Lets look at how my home intranet looks like. ![[Untitled-2024-12-28-0021.excalidraw|1000]] It consists of three nets:

The Omada network consists of these main devices:

• ER7412-M2 gateway
• EAP773 WIFI 7 access point

Wireguard

The Omada gateway uses port 51820 to forward Wireguard connections to the Wireguard gateway at 192.168.1.1. Wireguard clients are assigned IPs in the 192.168.1.2 - 192.168.1.255 range.

There is no DHCP for Wireguard, so IPs need to be hardcoded for peers (wg clients). A server wg configuration for a peer might look like the following: ![[Pasted image 20250102165450.png]] Two configurations are noteworthy:

• Allowed Address: The wg tunnel IP addresses linked with the peer. Must be a single a single IP or a whole net.
• Public Key: The public key of a client peer.

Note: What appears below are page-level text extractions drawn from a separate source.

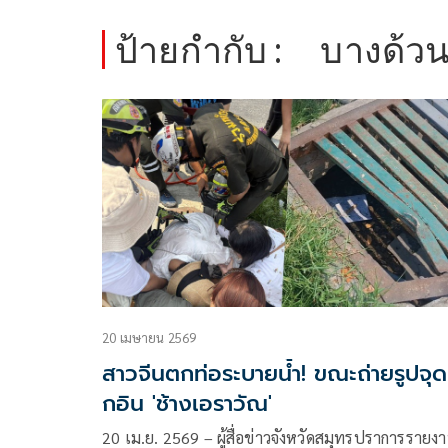
ป้ายกำกับ :
บางด้ว
20 เมษายน 2569
สาวจีนตกท่อระบายน้ำ! ขณะถ่ายรูปจุดเ
กอิน 'ช้างเอราวัณ'
20 เม.ย. 2569 – ผู้สื่อข่าวจังหวัดสมุทรปราการรายง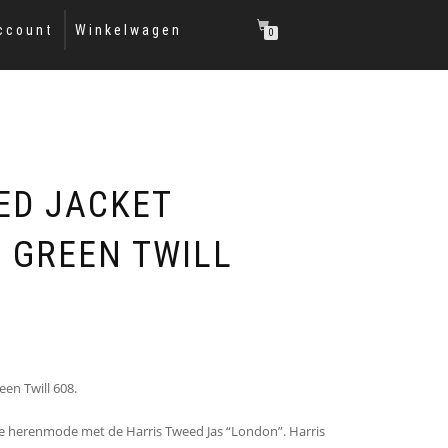
ccount
Winkelwagen
0
ED JACKET
N GREEN TWILL
en Twill 608.
se herenmode met de Harris Tweed Jas “London”. Harris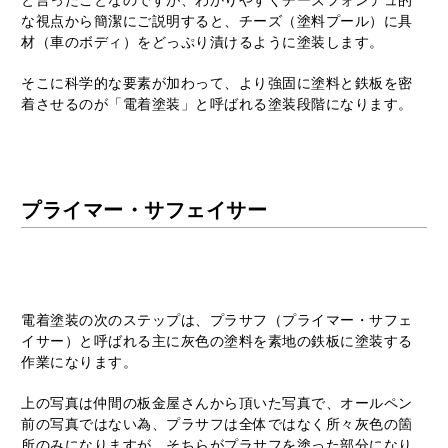
な視点から簡潔にご説明すると、チーズ（塗料プール）に具
材（車のボディ）をどっぷり漬けるように塗装します。
そこに科学的な要素が加わって、より強固に塗料と鉄板を密
着させるのが「電着塗装」と呼ばれる塗装段階になります。
プライマー・サフェイサー
電着塗装の次のステップは、プラサフ（プライマー・サフェ
イサー）と呼ばれる主に灰色の塗料を素地の鉄板に塗装する
作業になります。
上の写真は仲間の板金屋さんから頂いた写真で、オールペン
前の写真ではない為、プラサフは全体ではなく所々灰色の箇
所のみになりますが、そちらがプラサフを塗った部分になり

The Allowed Address should match the Address of the client wg configuration.

[Interface]
PrivateKey = xxx
Address = 192.168.1.2/24
DNS = 192.168.0.101,1.1.1.1
MTU = 1420

[!warning] Note The server peer specifies a single /32 ip while the client peer specifies a ip with a /24 net mask.

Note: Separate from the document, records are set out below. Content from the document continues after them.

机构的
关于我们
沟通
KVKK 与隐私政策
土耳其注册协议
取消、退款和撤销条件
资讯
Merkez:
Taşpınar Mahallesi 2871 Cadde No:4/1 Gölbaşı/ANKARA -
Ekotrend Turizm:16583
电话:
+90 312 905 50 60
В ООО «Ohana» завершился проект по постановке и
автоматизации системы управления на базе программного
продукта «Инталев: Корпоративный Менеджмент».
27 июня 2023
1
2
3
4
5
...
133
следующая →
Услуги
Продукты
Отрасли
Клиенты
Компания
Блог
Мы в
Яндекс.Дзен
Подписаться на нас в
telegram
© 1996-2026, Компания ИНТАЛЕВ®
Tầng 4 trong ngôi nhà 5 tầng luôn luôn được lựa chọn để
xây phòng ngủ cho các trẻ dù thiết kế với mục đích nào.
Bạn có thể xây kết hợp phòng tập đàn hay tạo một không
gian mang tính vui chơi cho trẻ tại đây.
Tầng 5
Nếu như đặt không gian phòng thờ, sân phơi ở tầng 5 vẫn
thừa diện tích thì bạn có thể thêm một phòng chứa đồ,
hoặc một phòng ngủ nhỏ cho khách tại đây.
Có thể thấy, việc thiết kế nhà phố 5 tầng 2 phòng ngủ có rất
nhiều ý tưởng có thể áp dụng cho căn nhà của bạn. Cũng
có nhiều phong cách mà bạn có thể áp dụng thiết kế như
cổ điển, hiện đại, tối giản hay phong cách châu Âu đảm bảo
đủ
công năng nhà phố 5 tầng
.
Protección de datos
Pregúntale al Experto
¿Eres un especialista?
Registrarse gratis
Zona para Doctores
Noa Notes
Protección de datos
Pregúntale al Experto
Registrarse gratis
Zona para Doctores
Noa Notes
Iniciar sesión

Further, the client wg configuration contains the peer settings:

[Peer]
PublicKey = fd/rP7G1ARtaxD1pQkH7SZQYLXmA54xG5H96DpYw9CY=
AllowedIPs = 192.168.0.0/24
Endpoint = maffel.synology.me:51820

• PublicKey: The server public key
• AllowedIPs: The IPs that should be routed through the wg tunnel. Only IPs in the 192.168.0.0 - 192.168.0.255 range in this case. By setting this to 0.0.0.0/0, all traffic is routed through the tunnel.
• Endpoint: The public Wireguard endpoint.